[Saved data entries]
=== Section Start ===

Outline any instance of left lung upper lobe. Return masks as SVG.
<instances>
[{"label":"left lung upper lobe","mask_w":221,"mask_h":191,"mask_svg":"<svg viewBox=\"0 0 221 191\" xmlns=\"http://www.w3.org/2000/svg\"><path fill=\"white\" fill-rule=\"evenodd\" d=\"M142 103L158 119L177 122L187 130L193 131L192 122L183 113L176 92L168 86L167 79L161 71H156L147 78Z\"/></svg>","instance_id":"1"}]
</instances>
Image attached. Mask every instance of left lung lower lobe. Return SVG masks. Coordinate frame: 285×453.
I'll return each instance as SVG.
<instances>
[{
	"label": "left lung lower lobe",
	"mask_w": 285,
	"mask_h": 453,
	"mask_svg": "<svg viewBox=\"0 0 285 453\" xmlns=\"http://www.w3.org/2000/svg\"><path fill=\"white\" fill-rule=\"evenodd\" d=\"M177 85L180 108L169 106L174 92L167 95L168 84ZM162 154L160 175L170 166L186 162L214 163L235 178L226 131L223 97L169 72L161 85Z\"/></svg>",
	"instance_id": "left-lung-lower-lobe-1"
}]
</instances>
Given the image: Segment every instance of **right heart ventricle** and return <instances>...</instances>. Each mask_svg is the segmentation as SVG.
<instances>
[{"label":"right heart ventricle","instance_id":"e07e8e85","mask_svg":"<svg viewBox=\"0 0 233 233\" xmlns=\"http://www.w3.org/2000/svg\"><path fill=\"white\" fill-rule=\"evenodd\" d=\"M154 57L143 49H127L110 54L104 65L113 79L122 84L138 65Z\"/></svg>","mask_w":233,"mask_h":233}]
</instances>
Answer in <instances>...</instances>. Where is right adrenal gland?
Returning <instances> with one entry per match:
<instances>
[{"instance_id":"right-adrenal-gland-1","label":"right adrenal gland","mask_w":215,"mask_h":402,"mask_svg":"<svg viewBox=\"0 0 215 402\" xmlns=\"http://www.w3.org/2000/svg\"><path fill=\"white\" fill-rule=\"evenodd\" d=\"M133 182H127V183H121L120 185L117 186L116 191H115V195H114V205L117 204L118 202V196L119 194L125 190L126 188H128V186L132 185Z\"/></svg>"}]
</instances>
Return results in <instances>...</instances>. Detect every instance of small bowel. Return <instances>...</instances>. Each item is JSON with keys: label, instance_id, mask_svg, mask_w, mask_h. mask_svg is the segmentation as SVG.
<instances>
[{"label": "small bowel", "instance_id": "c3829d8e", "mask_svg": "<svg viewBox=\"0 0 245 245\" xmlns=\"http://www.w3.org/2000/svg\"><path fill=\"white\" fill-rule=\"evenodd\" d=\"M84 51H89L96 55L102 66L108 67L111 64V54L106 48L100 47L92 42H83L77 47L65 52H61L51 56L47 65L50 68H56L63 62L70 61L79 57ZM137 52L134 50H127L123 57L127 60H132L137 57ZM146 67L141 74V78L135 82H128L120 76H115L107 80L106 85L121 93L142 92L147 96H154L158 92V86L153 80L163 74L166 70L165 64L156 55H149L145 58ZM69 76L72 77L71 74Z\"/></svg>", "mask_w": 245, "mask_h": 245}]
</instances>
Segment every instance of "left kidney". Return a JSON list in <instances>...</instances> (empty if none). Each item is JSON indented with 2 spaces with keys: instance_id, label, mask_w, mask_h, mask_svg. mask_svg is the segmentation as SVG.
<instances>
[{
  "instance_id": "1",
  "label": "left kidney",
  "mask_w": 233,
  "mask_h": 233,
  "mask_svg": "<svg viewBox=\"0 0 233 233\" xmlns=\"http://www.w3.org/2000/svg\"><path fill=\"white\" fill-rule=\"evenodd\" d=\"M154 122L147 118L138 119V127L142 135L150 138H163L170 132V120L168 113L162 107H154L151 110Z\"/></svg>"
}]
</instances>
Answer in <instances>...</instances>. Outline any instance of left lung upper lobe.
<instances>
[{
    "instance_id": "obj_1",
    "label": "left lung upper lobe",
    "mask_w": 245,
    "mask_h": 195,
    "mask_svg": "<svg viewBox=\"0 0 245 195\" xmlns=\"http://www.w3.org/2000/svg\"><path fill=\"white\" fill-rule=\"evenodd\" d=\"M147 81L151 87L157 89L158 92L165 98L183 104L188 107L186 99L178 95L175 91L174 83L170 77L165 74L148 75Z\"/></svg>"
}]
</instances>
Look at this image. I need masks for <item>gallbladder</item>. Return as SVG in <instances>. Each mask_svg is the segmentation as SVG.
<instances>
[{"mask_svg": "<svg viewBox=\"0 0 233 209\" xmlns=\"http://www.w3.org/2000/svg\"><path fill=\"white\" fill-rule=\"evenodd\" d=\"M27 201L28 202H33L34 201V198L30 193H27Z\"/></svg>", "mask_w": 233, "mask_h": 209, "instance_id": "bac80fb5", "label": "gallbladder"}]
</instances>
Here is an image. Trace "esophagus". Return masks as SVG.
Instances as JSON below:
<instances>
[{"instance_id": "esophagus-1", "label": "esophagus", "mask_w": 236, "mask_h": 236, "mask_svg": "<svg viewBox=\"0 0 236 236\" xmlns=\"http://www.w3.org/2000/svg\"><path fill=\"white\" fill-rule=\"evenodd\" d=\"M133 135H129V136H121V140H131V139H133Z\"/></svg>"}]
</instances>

=== Section End ===

→ WHAT YOU WILL DO:
Would you please transcribe all of the entries above exactly?

→ RESULT OF THE TASK:
Outline any instance of left lung upper lobe. Return masks as SVG.
<instances>
[{"label":"left lung upper lobe","mask_w":221,"mask_h":191,"mask_svg":"<svg viewBox=\"0 0 221 191\" xmlns=\"http://www.w3.org/2000/svg\"><path fill=\"white\" fill-rule=\"evenodd\" d=\"M142 103L158 119L177 122L187 130L193 131L192 122L183 113L176 92L168 86L167 79L161 71H156L147 78Z\"/></svg>","instance_id":"1"}]
</instances>
Image attached. Mask every instance of left lung lower lobe. Return SVG masks. Coordinate frame: 285×453.
I'll return each instance as SVG.
<instances>
[{
	"label": "left lung lower lobe",
	"mask_w": 285,
	"mask_h": 453,
	"mask_svg": "<svg viewBox=\"0 0 285 453\" xmlns=\"http://www.w3.org/2000/svg\"><path fill=\"white\" fill-rule=\"evenodd\" d=\"M177 85L180 108L169 106L174 92L167 95L168 84ZM162 154L160 175L170 166L186 162L214 163L235 178L226 131L223 97L169 72L161 85Z\"/></svg>",
	"instance_id": "left-lung-lower-lobe-1"
}]
</instances>
Given the image: Segment every instance of **right heart ventricle** and return <instances>...</instances>. Each mask_svg is the segmentation as SVG.
<instances>
[{"label":"right heart ventricle","instance_id":"e07e8e85","mask_svg":"<svg viewBox=\"0 0 233 233\" xmlns=\"http://www.w3.org/2000/svg\"><path fill=\"white\" fill-rule=\"evenodd\" d=\"M154 57L143 49H127L110 54L104 65L113 79L122 84L138 65Z\"/></svg>","mask_w":233,"mask_h":233}]
</instances>
Answer in <instances>...</instances>. Where is right adrenal gland?
Returning <instances> with one entry per match:
<instances>
[{"instance_id":"right-adrenal-gland-1","label":"right adrenal gland","mask_w":215,"mask_h":402,"mask_svg":"<svg viewBox=\"0 0 215 402\" xmlns=\"http://www.w3.org/2000/svg\"><path fill=\"white\" fill-rule=\"evenodd\" d=\"M133 182H127V183H121L120 185L117 186L116 191H115V195H114V205L117 204L118 202V196L119 194L125 190L126 188H128V186L132 185Z\"/></svg>"}]
</instances>
Return results in <instances>...</instances>. Detect every instance of small bowel. Return <instances>...</instances>. Each item is JSON with keys: label, instance_id, mask_svg, mask_w, mask_h. mask_svg is the segmentation as SVG.
<instances>
[{"label": "small bowel", "instance_id": "c3829d8e", "mask_svg": "<svg viewBox=\"0 0 245 245\" xmlns=\"http://www.w3.org/2000/svg\"><path fill=\"white\" fill-rule=\"evenodd\" d=\"M84 51H89L96 55L102 66L108 67L111 64V54L106 48L100 47L92 42H83L77 47L65 52H61L51 56L47 65L50 68H56L63 62L70 61L79 57ZM137 52L134 50H127L123 57L127 60H132L137 57ZM146 67L141 74V78L135 82H128L120 76H115L107 80L106 85L121 93L142 92L147 96H154L158 92V86L153 80L163 74L166 70L165 64L156 55H149L145 58ZM69 76L72 77L71 74Z\"/></svg>", "mask_w": 245, "mask_h": 245}]
</instances>
Segment every instance of "left kidney". Return a JSON list in <instances>...</instances> (empty if none). Each item is JSON indented with 2 spaces with keys: instance_id, label, mask_w, mask_h, mask_svg. mask_svg is the segmentation as SVG.
<instances>
[{
  "instance_id": "1",
  "label": "left kidney",
  "mask_w": 233,
  "mask_h": 233,
  "mask_svg": "<svg viewBox=\"0 0 233 233\" xmlns=\"http://www.w3.org/2000/svg\"><path fill=\"white\" fill-rule=\"evenodd\" d=\"M154 122L147 118L138 119V127L142 135L150 138H163L170 132V120L168 113L162 107H154L151 110Z\"/></svg>"
}]
</instances>
Answer in <instances>...</instances>. Outline any instance of left lung upper lobe.
<instances>
[{
    "instance_id": "obj_1",
    "label": "left lung upper lobe",
    "mask_w": 245,
    "mask_h": 195,
    "mask_svg": "<svg viewBox=\"0 0 245 195\" xmlns=\"http://www.w3.org/2000/svg\"><path fill=\"white\" fill-rule=\"evenodd\" d=\"M147 81L151 87L157 89L158 92L165 98L183 104L188 107L186 99L178 95L175 91L174 83L170 77L165 74L148 75Z\"/></svg>"
}]
</instances>
Look at this image. I need masks for <item>gallbladder</item>. Return as SVG in <instances>. Each mask_svg is the segmentation as SVG.
<instances>
[{"mask_svg": "<svg viewBox=\"0 0 233 209\" xmlns=\"http://www.w3.org/2000/svg\"><path fill=\"white\" fill-rule=\"evenodd\" d=\"M27 201L28 202H33L34 201V198L30 193H27Z\"/></svg>", "mask_w": 233, "mask_h": 209, "instance_id": "bac80fb5", "label": "gallbladder"}]
</instances>
Here is an image. Trace "esophagus". Return masks as SVG.
Instances as JSON below:
<instances>
[{"instance_id": "esophagus-1", "label": "esophagus", "mask_w": 236, "mask_h": 236, "mask_svg": "<svg viewBox=\"0 0 236 236\" xmlns=\"http://www.w3.org/2000/svg\"><path fill=\"white\" fill-rule=\"evenodd\" d=\"M133 135H129V136H121V140H131V139H133Z\"/></svg>"}]
</instances>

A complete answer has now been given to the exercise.